Your goal: In the data below, find the line containing "Segment this screenshot: for"; transcribe it and each line after it exactly, through the last, skipping pictures.

Given data:

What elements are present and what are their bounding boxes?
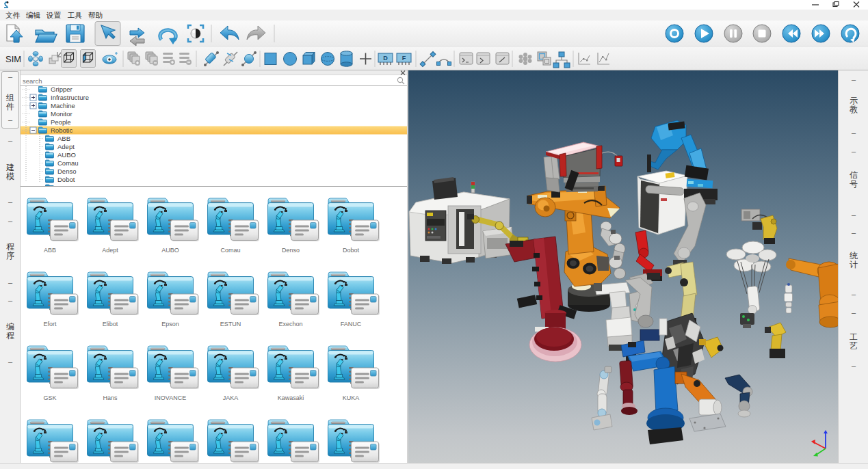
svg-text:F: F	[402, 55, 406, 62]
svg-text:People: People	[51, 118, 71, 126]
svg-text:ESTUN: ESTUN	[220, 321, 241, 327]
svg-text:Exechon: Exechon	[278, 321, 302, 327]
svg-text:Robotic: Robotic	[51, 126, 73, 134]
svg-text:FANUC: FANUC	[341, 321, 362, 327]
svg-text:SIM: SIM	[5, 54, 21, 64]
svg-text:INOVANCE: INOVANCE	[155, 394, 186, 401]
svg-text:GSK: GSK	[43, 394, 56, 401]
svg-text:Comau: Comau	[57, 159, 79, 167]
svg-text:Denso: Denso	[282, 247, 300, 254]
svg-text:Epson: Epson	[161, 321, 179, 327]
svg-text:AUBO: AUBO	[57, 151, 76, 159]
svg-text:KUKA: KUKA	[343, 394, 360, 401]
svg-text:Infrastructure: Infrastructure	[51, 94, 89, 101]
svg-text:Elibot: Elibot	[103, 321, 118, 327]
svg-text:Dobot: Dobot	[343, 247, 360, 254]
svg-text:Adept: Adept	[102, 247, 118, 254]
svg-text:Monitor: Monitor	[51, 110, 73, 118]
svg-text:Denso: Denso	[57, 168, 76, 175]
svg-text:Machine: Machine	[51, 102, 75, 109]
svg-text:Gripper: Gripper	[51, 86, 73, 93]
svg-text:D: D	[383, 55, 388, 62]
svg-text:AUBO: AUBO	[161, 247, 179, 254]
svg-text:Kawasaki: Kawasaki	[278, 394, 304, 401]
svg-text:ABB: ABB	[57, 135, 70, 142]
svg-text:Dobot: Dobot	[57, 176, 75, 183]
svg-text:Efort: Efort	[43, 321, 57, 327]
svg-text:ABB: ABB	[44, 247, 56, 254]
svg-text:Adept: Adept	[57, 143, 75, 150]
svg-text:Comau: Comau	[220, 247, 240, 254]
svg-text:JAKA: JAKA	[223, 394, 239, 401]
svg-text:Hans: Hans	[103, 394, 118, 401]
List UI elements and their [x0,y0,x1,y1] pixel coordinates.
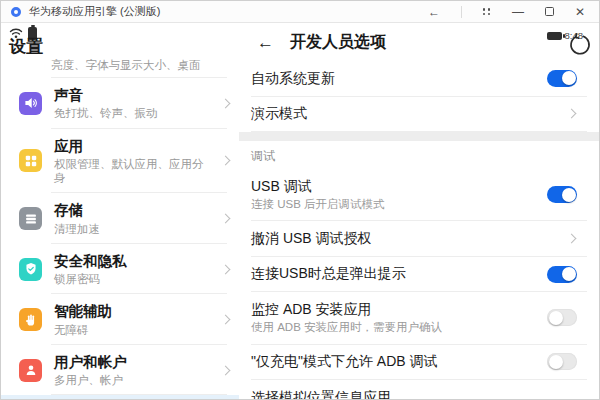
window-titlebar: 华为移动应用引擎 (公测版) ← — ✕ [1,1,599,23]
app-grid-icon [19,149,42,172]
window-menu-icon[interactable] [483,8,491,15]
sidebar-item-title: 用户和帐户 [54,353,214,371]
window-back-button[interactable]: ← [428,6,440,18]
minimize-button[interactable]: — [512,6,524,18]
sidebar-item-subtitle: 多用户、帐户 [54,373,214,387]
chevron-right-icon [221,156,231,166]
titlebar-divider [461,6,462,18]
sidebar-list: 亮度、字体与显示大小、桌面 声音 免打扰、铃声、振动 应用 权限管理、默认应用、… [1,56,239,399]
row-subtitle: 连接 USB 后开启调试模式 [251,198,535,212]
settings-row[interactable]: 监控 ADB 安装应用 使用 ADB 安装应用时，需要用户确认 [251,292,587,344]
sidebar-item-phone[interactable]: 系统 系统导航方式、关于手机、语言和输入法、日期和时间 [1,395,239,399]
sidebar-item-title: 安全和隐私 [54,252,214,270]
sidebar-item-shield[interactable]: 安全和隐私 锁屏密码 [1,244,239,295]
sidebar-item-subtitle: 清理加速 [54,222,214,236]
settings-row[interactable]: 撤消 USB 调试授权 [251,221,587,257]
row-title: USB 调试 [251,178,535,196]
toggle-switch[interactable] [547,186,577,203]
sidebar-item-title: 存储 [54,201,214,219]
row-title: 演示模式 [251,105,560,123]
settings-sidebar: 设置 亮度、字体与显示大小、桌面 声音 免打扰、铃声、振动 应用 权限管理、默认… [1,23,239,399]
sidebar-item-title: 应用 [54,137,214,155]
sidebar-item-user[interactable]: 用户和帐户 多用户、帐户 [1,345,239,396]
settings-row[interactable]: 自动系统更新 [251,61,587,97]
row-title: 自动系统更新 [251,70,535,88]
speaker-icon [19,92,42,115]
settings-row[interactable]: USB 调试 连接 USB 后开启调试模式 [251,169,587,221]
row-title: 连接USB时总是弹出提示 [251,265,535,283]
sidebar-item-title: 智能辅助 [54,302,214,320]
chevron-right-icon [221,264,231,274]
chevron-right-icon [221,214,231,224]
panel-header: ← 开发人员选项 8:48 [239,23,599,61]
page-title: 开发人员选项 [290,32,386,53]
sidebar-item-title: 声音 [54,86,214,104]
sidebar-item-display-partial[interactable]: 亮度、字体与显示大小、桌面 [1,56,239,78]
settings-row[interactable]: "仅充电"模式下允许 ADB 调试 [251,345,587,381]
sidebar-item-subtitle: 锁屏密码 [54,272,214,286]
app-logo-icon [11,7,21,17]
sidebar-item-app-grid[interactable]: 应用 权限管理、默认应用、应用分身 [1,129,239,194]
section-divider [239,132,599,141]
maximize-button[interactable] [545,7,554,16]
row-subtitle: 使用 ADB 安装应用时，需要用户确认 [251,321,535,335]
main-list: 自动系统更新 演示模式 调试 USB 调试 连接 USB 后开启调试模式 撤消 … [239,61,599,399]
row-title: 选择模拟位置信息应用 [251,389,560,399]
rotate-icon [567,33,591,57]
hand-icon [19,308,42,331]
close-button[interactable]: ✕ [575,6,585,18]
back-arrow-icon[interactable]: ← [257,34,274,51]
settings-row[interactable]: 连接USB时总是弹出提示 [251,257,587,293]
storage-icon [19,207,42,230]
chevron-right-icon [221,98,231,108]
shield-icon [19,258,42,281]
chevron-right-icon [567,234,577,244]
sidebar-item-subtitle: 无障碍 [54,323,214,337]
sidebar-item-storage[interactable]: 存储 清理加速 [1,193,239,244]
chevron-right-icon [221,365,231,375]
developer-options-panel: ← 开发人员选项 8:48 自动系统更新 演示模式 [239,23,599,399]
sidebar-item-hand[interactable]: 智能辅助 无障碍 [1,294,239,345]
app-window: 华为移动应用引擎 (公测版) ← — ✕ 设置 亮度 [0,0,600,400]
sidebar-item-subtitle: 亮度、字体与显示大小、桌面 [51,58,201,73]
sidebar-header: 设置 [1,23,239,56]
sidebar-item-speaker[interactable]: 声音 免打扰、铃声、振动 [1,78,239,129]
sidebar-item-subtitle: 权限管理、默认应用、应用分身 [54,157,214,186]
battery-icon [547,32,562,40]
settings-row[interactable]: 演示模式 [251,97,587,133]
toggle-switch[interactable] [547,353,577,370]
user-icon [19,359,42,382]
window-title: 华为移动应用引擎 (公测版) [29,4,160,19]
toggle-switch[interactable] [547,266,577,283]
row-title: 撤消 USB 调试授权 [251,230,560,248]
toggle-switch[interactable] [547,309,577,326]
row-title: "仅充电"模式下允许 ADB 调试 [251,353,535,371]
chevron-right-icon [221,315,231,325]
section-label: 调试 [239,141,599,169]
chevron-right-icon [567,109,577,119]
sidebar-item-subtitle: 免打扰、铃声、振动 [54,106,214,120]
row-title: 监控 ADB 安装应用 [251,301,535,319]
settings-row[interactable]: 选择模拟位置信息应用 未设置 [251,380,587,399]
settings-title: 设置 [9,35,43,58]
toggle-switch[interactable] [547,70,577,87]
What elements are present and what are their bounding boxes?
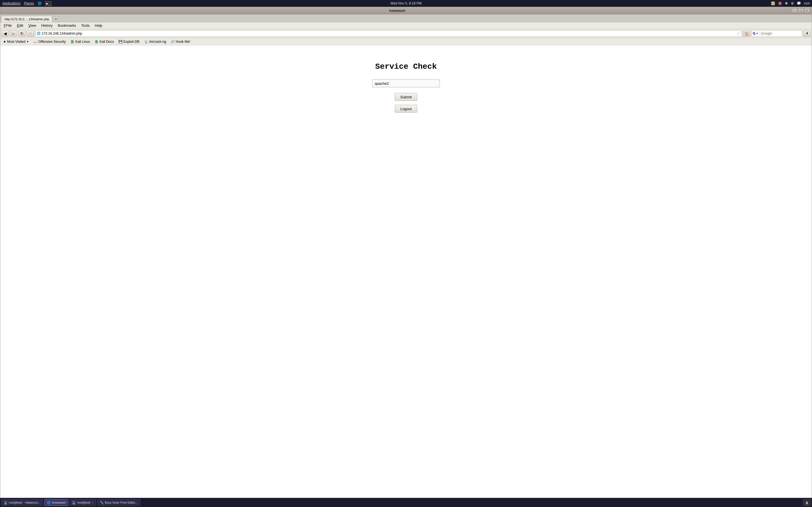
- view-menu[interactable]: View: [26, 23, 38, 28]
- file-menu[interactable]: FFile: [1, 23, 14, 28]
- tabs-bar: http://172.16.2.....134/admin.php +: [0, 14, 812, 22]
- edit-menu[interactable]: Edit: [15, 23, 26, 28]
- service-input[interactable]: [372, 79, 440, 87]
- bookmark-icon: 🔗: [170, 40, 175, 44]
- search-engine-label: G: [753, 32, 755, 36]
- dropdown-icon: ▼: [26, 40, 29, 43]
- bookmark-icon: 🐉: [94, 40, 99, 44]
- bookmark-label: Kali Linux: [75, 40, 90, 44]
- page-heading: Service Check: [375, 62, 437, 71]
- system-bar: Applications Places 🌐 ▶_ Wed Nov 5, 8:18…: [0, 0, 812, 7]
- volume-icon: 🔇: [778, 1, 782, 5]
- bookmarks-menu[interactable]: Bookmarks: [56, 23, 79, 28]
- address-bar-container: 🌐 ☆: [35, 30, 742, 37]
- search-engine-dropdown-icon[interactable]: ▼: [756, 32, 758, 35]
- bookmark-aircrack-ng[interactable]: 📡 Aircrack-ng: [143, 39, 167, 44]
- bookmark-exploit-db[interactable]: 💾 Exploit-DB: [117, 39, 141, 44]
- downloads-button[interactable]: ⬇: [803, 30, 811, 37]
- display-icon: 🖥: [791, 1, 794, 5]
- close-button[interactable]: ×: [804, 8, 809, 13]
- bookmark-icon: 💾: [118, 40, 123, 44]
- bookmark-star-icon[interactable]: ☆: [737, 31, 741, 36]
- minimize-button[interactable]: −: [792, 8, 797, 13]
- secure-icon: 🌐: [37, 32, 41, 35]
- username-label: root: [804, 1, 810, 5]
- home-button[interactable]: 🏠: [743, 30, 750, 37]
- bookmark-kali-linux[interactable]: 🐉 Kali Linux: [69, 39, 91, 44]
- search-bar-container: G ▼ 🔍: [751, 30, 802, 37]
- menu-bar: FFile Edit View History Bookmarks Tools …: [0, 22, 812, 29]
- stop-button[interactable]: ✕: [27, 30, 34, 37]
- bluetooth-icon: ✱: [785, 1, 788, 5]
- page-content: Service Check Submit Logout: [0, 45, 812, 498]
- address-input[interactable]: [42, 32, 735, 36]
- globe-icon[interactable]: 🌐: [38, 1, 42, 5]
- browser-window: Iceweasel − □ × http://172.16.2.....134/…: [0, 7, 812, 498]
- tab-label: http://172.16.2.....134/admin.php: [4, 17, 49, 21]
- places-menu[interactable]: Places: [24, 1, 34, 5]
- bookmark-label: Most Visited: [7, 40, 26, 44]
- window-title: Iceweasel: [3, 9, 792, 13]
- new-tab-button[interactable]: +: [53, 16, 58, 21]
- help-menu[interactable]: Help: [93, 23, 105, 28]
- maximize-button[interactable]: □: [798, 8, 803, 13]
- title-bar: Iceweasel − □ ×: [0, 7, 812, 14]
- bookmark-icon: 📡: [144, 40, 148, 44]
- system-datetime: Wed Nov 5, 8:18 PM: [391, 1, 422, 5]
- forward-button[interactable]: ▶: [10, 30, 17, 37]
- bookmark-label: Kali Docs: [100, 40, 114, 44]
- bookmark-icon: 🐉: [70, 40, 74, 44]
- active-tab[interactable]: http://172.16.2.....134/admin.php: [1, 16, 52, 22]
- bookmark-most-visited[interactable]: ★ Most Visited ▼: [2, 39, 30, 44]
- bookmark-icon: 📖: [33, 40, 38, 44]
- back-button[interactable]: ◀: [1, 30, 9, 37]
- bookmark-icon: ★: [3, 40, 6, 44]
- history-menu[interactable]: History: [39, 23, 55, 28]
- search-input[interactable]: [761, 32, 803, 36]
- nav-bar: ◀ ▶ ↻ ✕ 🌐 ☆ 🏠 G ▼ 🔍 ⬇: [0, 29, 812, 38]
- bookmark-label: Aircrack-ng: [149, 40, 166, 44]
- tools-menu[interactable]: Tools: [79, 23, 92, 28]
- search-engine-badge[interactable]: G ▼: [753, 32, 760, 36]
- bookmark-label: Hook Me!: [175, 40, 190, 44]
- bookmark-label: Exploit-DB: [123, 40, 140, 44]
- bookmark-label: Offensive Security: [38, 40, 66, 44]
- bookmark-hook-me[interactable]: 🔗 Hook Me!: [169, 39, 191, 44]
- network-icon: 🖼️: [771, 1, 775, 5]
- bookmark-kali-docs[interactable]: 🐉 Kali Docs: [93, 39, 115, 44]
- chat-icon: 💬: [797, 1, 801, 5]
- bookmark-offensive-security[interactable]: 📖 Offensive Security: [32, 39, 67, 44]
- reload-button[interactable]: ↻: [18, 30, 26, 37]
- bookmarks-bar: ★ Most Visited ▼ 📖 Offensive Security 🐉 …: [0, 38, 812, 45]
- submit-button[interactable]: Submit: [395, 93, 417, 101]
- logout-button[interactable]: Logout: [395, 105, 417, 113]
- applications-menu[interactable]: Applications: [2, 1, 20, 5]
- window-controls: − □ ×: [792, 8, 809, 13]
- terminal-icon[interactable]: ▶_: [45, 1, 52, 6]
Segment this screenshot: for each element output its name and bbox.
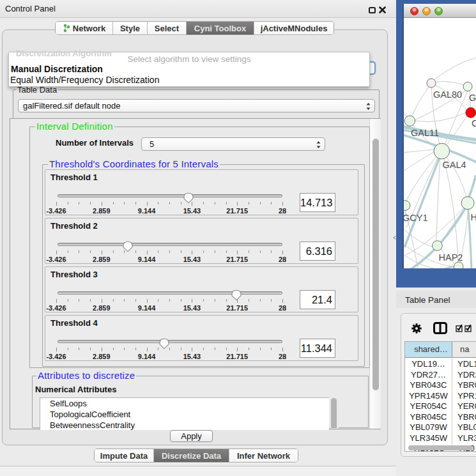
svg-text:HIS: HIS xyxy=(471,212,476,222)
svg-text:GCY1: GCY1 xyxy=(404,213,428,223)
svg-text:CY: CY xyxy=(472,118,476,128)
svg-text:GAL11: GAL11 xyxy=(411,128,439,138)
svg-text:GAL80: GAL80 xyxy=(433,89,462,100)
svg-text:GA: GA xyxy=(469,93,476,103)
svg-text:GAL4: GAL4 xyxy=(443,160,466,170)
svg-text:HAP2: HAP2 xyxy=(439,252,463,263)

Answer section:
Segment this screenshot: for each element output its name and bbox.
svg-text:HIS: HIS xyxy=(471,212,476,222)
svg-text:GCY1: GCY1 xyxy=(404,213,428,223)
svg-text:CY: CY xyxy=(472,118,476,128)
svg-text:GAL11: GAL11 xyxy=(411,128,439,138)
svg-text:GAL80: GAL80 xyxy=(433,89,462,100)
svg-text:GA: GA xyxy=(469,93,476,103)
svg-text:GAL4: GAL4 xyxy=(443,160,466,170)
svg-text:HAP2: HAP2 xyxy=(439,252,463,263)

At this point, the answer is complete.